That sign conveyed—still conveys, to those who bother to read it—an amazing fact that most Americans have forgotten or more likely never learned: The Spanish were the first major European conquerors of the land that now makes up the United States. Along with their takings further south they eventually possessed, at least nominally, much of what is now the US southeast, Gulf coast, and southwest, including Florida, Texas, and California. When English settlers arrived to set up their Jamestown colony near the mouth of Chesapeake Bay in 1606, they were not far from the northernmost extent of existing Spanish territory.

What happened to the Spanish in America? Where are they now? Well, as one-fifth of the current US population might say, “you’re looking at ’em.” Hispanics are the largest non-white ethnic group in the country.

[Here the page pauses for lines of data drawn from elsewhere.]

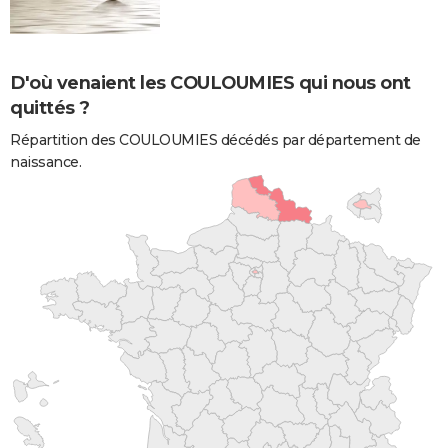
D'où venaient les COULOUMIES qui nous ont
quittés ?
Répartition des COULOUMIES décédés par département de
naissance.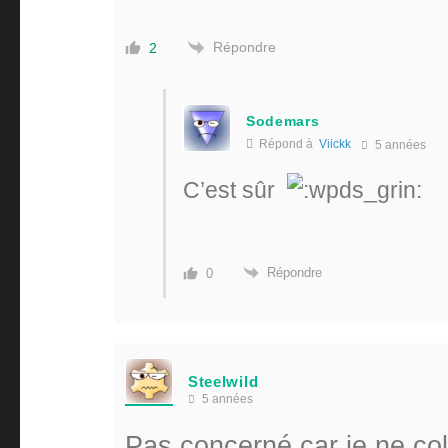
Répondre
2
Sodemars
Répond à
Viickk
5 années
C’est sûr
Répondre
0
Steelwild
5 années
Pas concerné car je ne col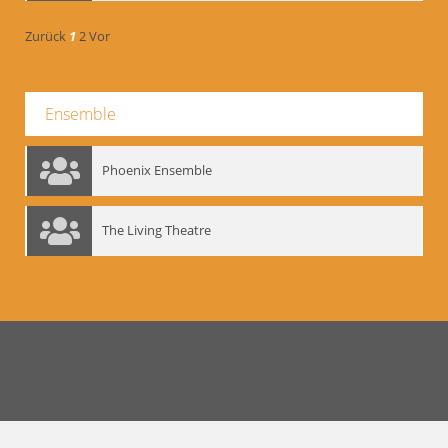
Zurück
1
2
Vor
Ensemble
Phoenix Ensemble
The Living Theatre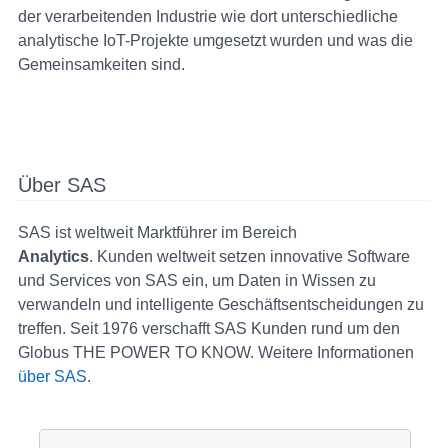
der verarbeitenden Industrie wie dort unterschiedliche
analytische IoT-Projekte umgesetzt wurden und was die
Gemeinsamkeiten sind.
Über SAS
SAS ist weltweit Marktführer im Bereich
Analytics
. Kunden weltweit setzen innovative Software
und Services von SAS ein, um Daten in Wissen zu
verwandeln und intelligente Geschäftsentscheidungen zu
treffen. Seit 1976 verschafft SAS Kunden rund um den
Globus THE POWER TO KNOW. Weitere Informationen
über SAS
.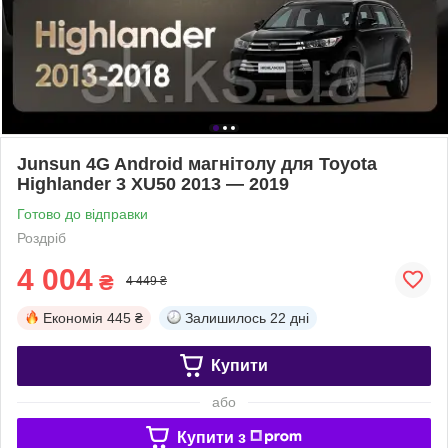
Junsun 4G Android магнітолу для Toyota
Highlander 3 XU50 2013 — 2019
Готово до відправки
Роздріб
4 004
₴
4 449 ₴
Економія
445 ₴
Залишилось
22 дні
Купити
або
Купити з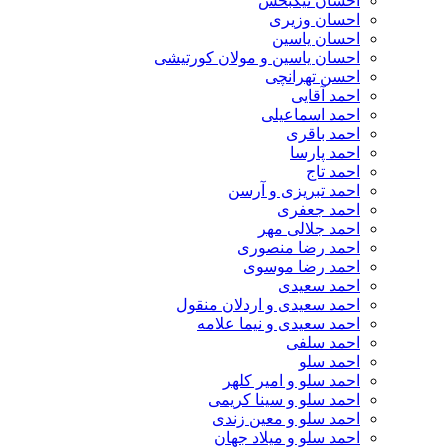
احسان نیکبخش
احسان وزیری
احسان یاسین
احسان یاسین و مولان کورتیشی
احسن تهرانچی
احمد آقایی
احمد اسماعیلی
احمد باقری
احمد پارسا
احمد تاج
احمد تبریزی و آرسن
احمد جعفری
احمد جلالی مهر
احمد رضا منصوری
احمد رضا موسوی
احمد سعیدی
احمد سعیدی و اردلان منقول
احمد سعیدی و نیما علامه
احمد سلفی
احمد سلو
احمد سلو و امیر کلهر
احمد سلو و سینا کریمی
احمد سلو و معین زندی
احمد سلو و میلاد جهان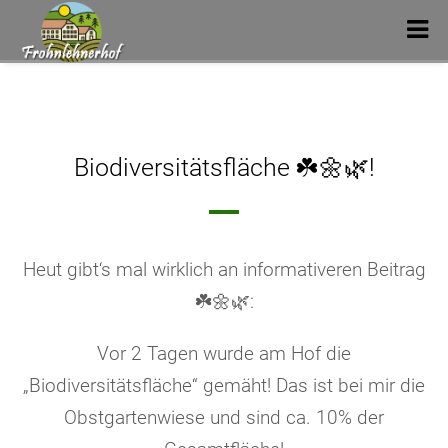
Biodiversitätsfläche ☘️🌼🌿!
Heut gibt‘s mal wirklich an informativeren Beitrag
☘️🌼🌿:
Vor 2 Tagen wurde am Hof die
„Biodiversitätsfläche“ gemäht! Das ist bei mir die
Obstgartenwiese und sind ca. 10% der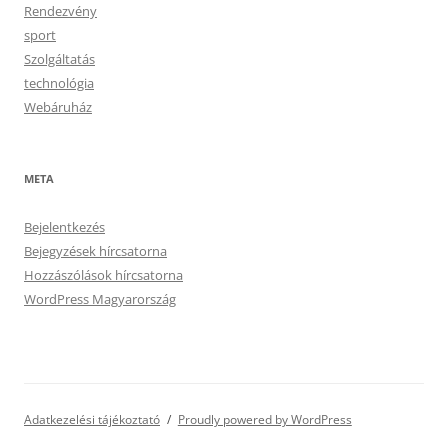
Rendezvény
sport
Szolgáltatás
technológia
Webáruház
META
Bejelentkezés
Bejegyzések hírcsatorna
Hozzászólások hírcsatorna
WordPress Magyarország
Adatkezelési tájékoztató
Proudly powered by WordPress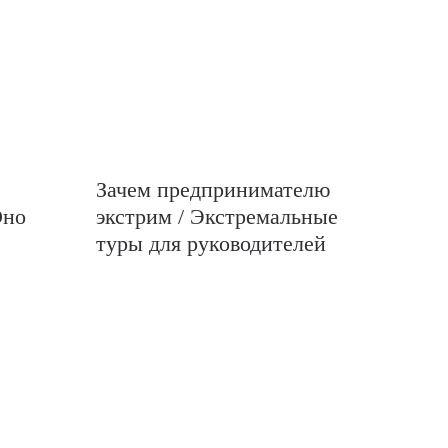
Зачем предпринимателю
Оно
экстрим / Экстремальные
туры для руководителей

There’s a serious history lesson here.

With a sequence of wars and defeats starting in the late 1500s, the Spanish were increasingly unable to defend their empire. In North America their possessions were taken from them first by the English and later by Americans (and Texans). If they’d really wanted—and some did want this—Americans could have driven the Spanish from all of Latin America and the Caribbean.

Instead, Americans—people who in the mid-1800s were mostly of English and other Northern European stock—became in historical terms rather easygoing with respect to their southern competitors. Despite crushing victories in the Mexican-American War they declined to take Mexico or even push further than the Rio Grande. And although they maintained strong legal restrictions on immigration from south of the border for the next century or so, they began relaxing those immigration laws starting in the mid-1960s, in the virtuous spirit of the Civil Rights era. Thus they effectively began allowing the Spanish ethno-cultural influence back into the US, mostly in the form of Mexicans, a diverse mix of Spanish and indigenous Mesoamerican.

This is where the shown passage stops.